Yoga is famous for making people limber, supple, lithe, and more elastic. You've probably seen photos of yoginis or yogis contorting themselves. Recent studies suggest that it is a effective and safe choice for relieving back pain.
In a study funded by NIH's National Center for Alternative and Complementary Medicine (NCCAM), participants suffering from chronic lower back pain were divided into three groups: one group took 12 weekly yoga classes, 1 group took 12 weekly stretching classes, and one group was given a selfcare publication and encouraged to exercise to relieve pain.
At the conclusion of the study, participants who had taken the yoga and stretching classes did considerably better than those from the selfcare group — reducing using of drugs to alleviate pain and rating their back pain as better or entirely gone — and these improvements lasted during the study timeframe.
Given how back pain is — according to the American Academy of Orthopaedic Surgeons (AAOS), four out of five adults experience significant low back pain sometime during their lives — those findings can provide hope to millions of victims.

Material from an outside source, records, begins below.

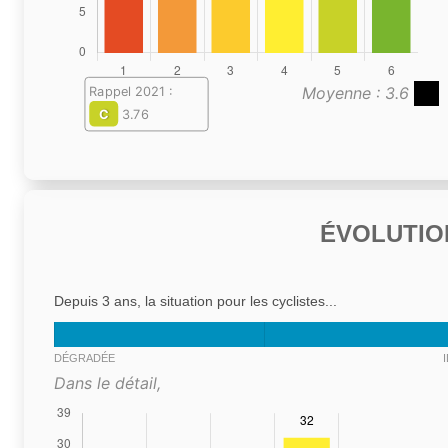
Moyenne : 3.6
Rappel 2021 :
C
3.76
ÉVOLUTIO
Depuis 3 ans, la situation pour les cyclistes...
DÉGRADÉE
Dans le détail,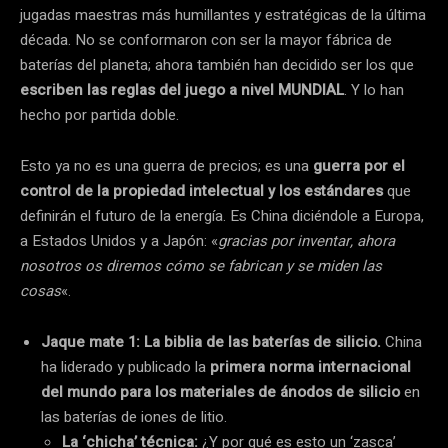
jugadas maestras más humillantes y estratégicas de la última
década. No se conformaron con ser la mayor fábrica de
baterías del planeta; ahora también han decidido ser los que
escriben las reglas del juego a nivel MUNDIAL
. Y lo han
hecho por partida doble.
Esto ya no es una guerra de precios; es una
guerra por el
control de la propiedad intelectual y los estándares
que
definirán el futuro de la energía. Es China diciéndole a Europa,
a Estados Unidos y a Japón: «
gracias por inventar, ahora
nosotros os diremos cómo se fabrican y se miden las
cosas
«.
Jaque mate 1: La biblia de las baterías de silicio.
China
ha liderado y publicado la
primera norma internacional
del mundo para los materiales de ánodos de silicio
en
las baterías de iones de litio.
La ‘chicha’ técnica:
¿Y por qué es esto un ‘zasca’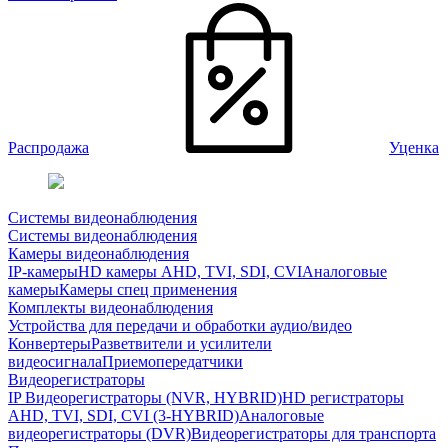
Распродажа
Уценка
Системы видеонаблюдения
Системы видеонаблюдения
Камеры видеонаблюдения
IP-камеры
HD камеры AHD, TVI, SDI, CVI
Аналоговые
камеры
Камеры спец применения
Комплекты видеонаблюдения
Устройства для передачи и обработки аудио/видео
Конвертеры
Разветвители и усилители
видеосигнала
Приемопередатчики
Видеорегистраторы
IP Видеорегистраторы (NVR, HYBRID)
HD регистраторы
AHD, TVI, SDI, CVI (3-HYBRID)
Аналоговые
видеорегистраторы (DVR)
Видеорегистраторы для транспорта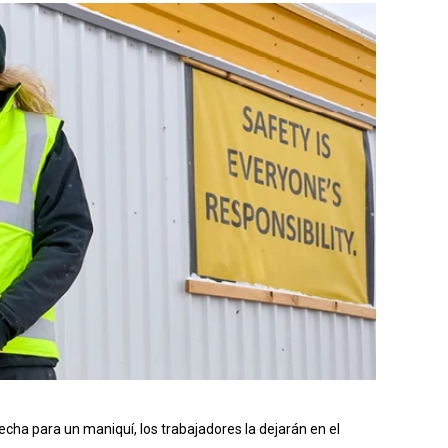
hecha para un maniquí, los trabajadores la dejarán en el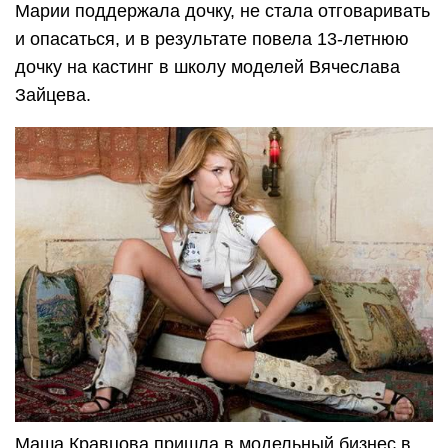
Марии поддержала дочку, не стала отговаривать
и опасаться, и в результате повела 13-летнюю
дочку на кастинг в школу моделей Вячеслава
Зайцева.
Маша Кравцова пришла в модельный бизнес в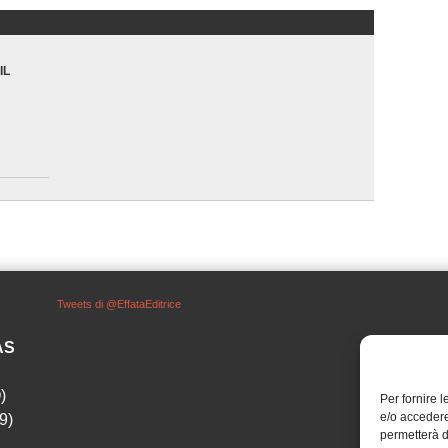
IL
Tweets di @EffataEditrice
SAS
)
Per fornire 
e/o accedere
9)
permetterà d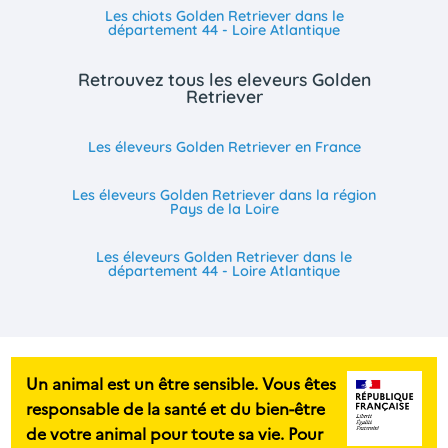
Les chiots Golden Retriever dans le
département 44 - Loire Atlantique
Retrouvez tous les eleveurs Golden
Retriever
Les éleveurs Golden Retriever en France
Les éleveurs Golden Retriever dans la région
Pays de la Loire
Les éleveurs Golden Retriever dans le
département 44 - Loire Atlantique
Un animal est un être sensible. Vous êtes
responsable de la santé et du bien-être
de votre animal pour toute sa vie. Pour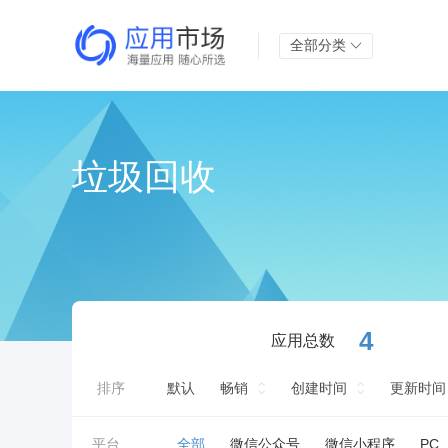
全部分类
垃圾回收
4
应用总数
排序
默认
畅销
创建时间
更新时间
平台
全部
微信公众号
微信小程序
PC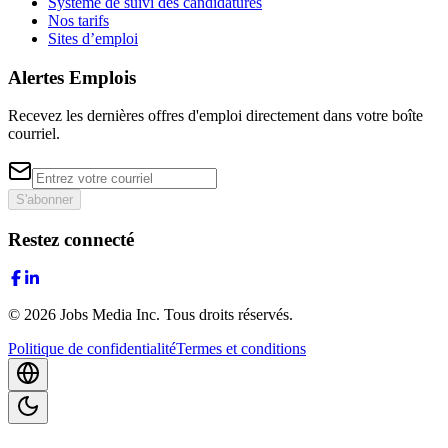
Système de suivi des candidatures
Nos tarifs
Sites d’emploi
Alertes Emplois
Recevez les dernières offres d'emploi directement dans votre boîte
courriel.
S'abonner
Restez connecté
©
2026
Jobs Media Inc.
Tous droits réservés.
Politique de confidentialité
Termes et conditions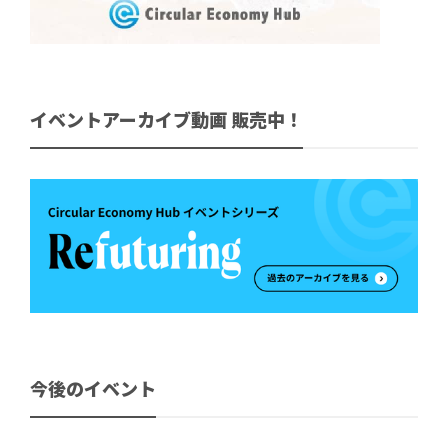
イベントアーカイブ動画 販売中！
今後のイベント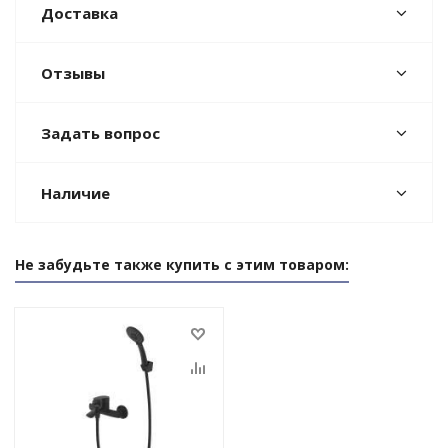
Доставка
Отзывы
Задать вопрос
Наличие
Не забудьте также купить с этим товаром: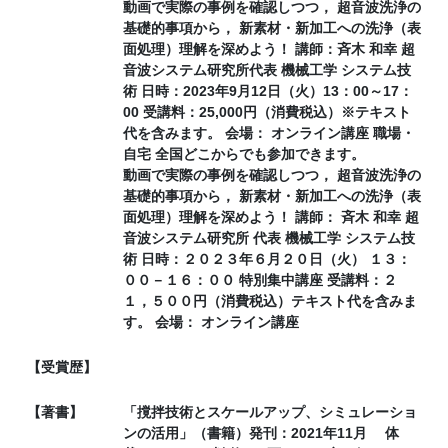
動画で実際の事例を確認しつつ， 超音波洗浄の
基礎的事項から， 新素材・新加工への洗浄（表
面処理）理解を深めよう！ 講師：斉木 和幸 超
音波システム研究所代表 機械工学 システム技
術 日時：2023年9月12日（火）13：00～17：
00 受講料：25,000円（消費税込）※テキスト
代を含みます。 会場： オンライン講座 職場・
自宅 全国どこからでも参加できます。
動画で実際の事例を確認しつつ， 超音波洗浄の
基礎的事項から， 新素材・新加工への洗浄（表
面処理）理解を深めよう！ 講師： 斉木 和幸 超
音波システム研究所 代表 機械工学 システム技
術 日時：２０２３年６月２０日（火） １３：
００－１６：００ 特別集中講座 受講料：２
１，５００円（消費税込）テキスト代を含みま
す。 会場： オンライン講座
【受賞歴】
【著書】
「撹拌技術とスケールアップ、シミュレーショ
ンの活用」（書籍）発刊：2021年11月 体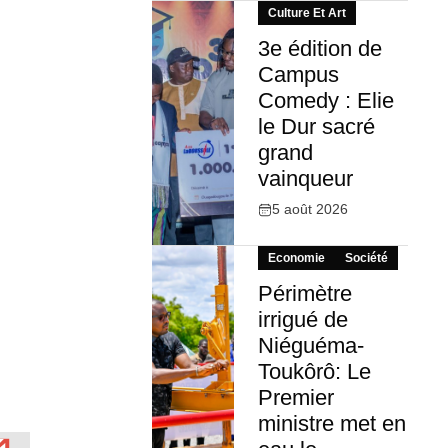
Culture Et Art
3e édition de
Campus
Comedy : Elie
le Dur sacré
grand
vainqueur
5 août 2026
Economie
Société
Périmètre
irrigué de
Niéguéma-
Toukôrô: Le
Premier
ministre met en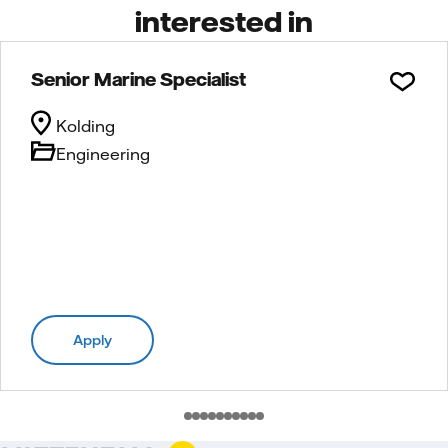
interested in
Senior Marine Specialist
Kolding
Engineering
Apply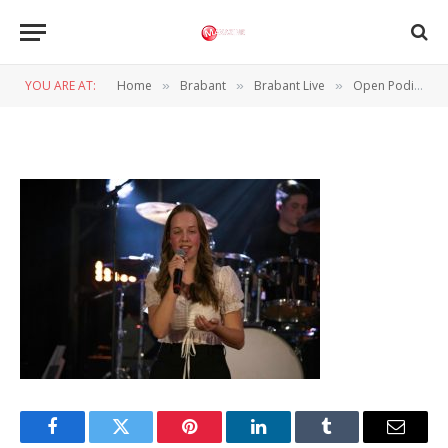
OpenPodium_RobVerbrugge-
WillemvanOranjeCollege_Waalw
YOU ARE AT:
Home
Brabant
Brabant Live
Open Podium in Waalwijk groot succes
»
»
»
BY
ROB VERBRUGGE
4 MAART 2024
Facebook
Twitter
Pinterest
LinkedIn
Tumblr
Email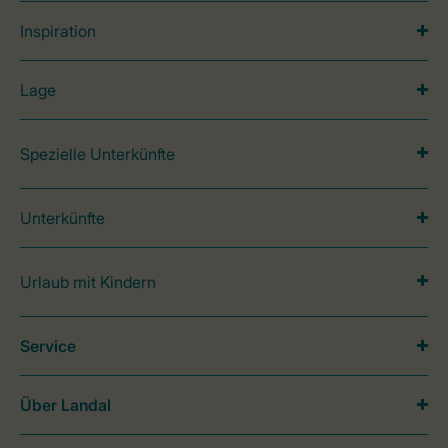
Inspiration
Lage
Spezielle Unterkünfte
Unterkünfte
Urlaub mit Kindern
Service
Über Landal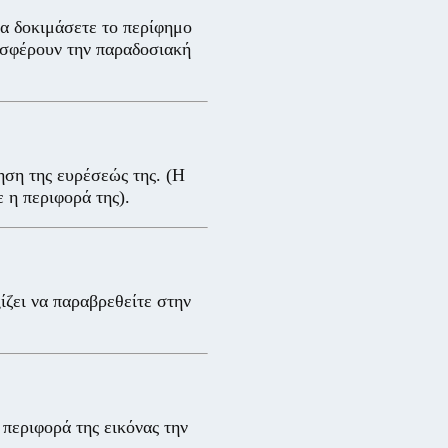
α δοκιμάσετε το περίφημο
ροσφέρουν την παραδοσιακή
ηση της ευρέσεώς της. (Η
 η περιφορά της).
ίζει να παραβρεθείτε στην
περιφορά της εικόνας την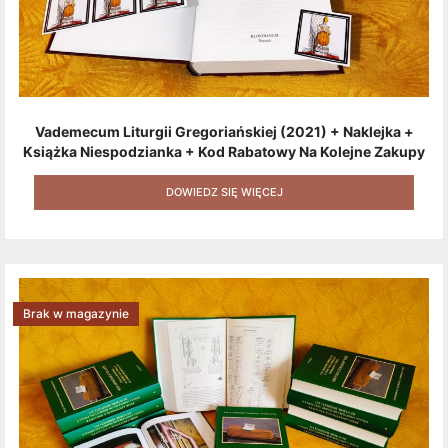
Vademecum Liturgii Gregoriańskiej (2021) + Naklejka +
Książka Niespodzianka + Kod Rabatowy Na Kolejne Zakupy
+ Gratis (książka W Formacie Elektronicznym) [zestaw 3
Produktów + Kod Rabatowy + Gratis]
DOWIEDZ SIĘ WIĘCEJ
Brak w magazynie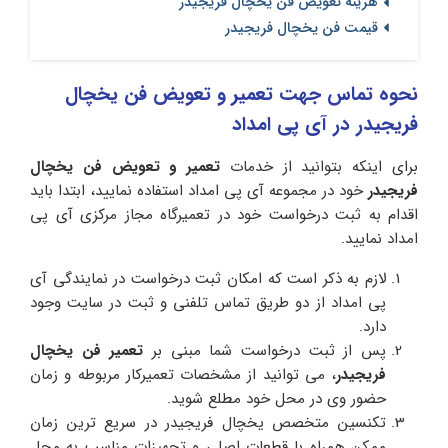
هزینه تعویض فن یخچال فریجیدر
قیمت فن یخچال فریجیدر
نحوه تماس جهت تعمیر و تعویض فن یخچال
فریجیدر در آی پی امداد
برای اینکه بتوانید از خدمات
تعمیر و تعویض فن یخچال
فریجیدر
خود در مجموعه آی پی امداد استفاده نمایید، ابتدا باید
اقدام به ثبت درخواست خود در تعمیرگاه مجاز مرکزی آی پی
امداد نمایید.
لازم به ذکر است که امکان ثبت درخواست در نمایندگی آی
پی امداد از دو طریق تماس تلفنی و ثبت در سایت وجود
دارد.
پس از ثبت درخواست شما مبنی بر
تعمیر فن یخچال
فریجیدر
، می توانید از مشخصات تعمیرکار مربوطه و زمان
حضور وی در محل خود مطلع شوید.
تکنسین متخصص یخچال فریجیدر در سریع ترین زمان
ممکن همراه با قطعات اصلی و تجهیزات مناسب به محل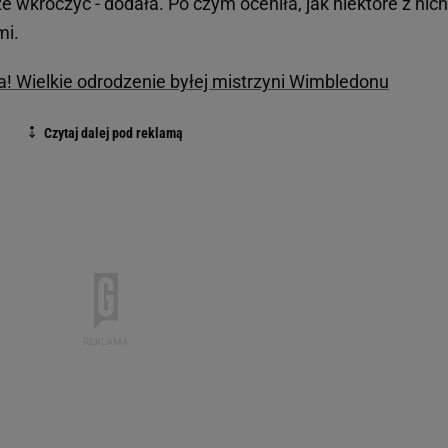
e wkroczyć - dodała. Po czym oceniła, jak niektóre z nich
mi.
ita! Wielkie odrodzenie byłej mistrzyni Wimbledonu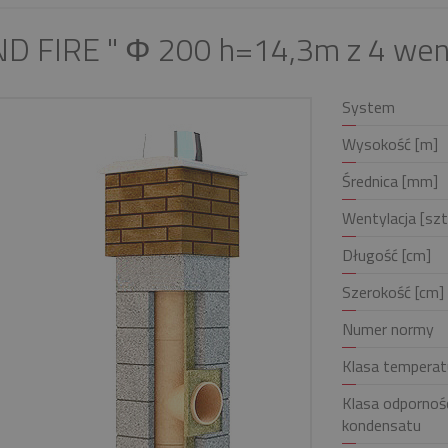
D FIRE " Φ 200 h=14,3m z 4 wen
System
Wysokość [m]
Średnica [mm]
Wentylacja [szt
Długość [cm]
Szerokość [cm]
Numer normy
Klasa temperat
Klasa odpornośc
kondensatu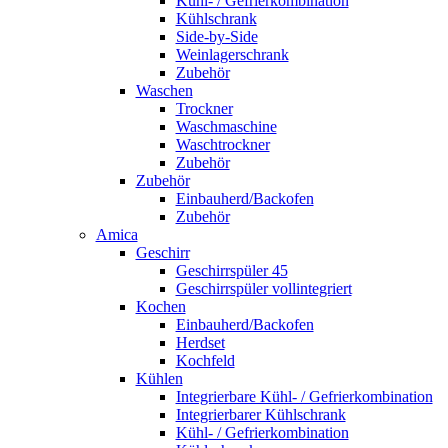
Kühl- / Gefrierkombination
Kühlschrank
Side-by-Side
Weinlagerschrank
Zubehör
Waschen
Trockner
Waschmaschine
Waschtrockner
Zubehör
Zubehör
Einbauherd/Backofen
Zubehör
Amica
Geschirr
Geschirrspüler 45
Geschirrspüler vollintegriert
Kochen
Einbauherd/Backofen
Herdset
Kochfeld
Kühlen
Integrierbare Kühl- / Gefrierkombination
Integrierbarer Kühlschrank
Kühl- / Gefrierkombination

Better than treating back pain is currently preventing it. Following are
– When standing, spread bend your knees and your toes shoulderwidth apart to give yourself a solid foundation of support.
– Tighten your stomach muscles before lifting.
– Position the object or person near your body.
– Lift with your leg muscles. Never lift a thing by keeping it stiff when bending over.
– your body twistingpoint your toes.
– move near the shelf When placing an item on a shelf.
– Throughout lifting moves, maintain your spine's natural curve; do not bend at your waist.
– Don't attempt to lift. Get assist.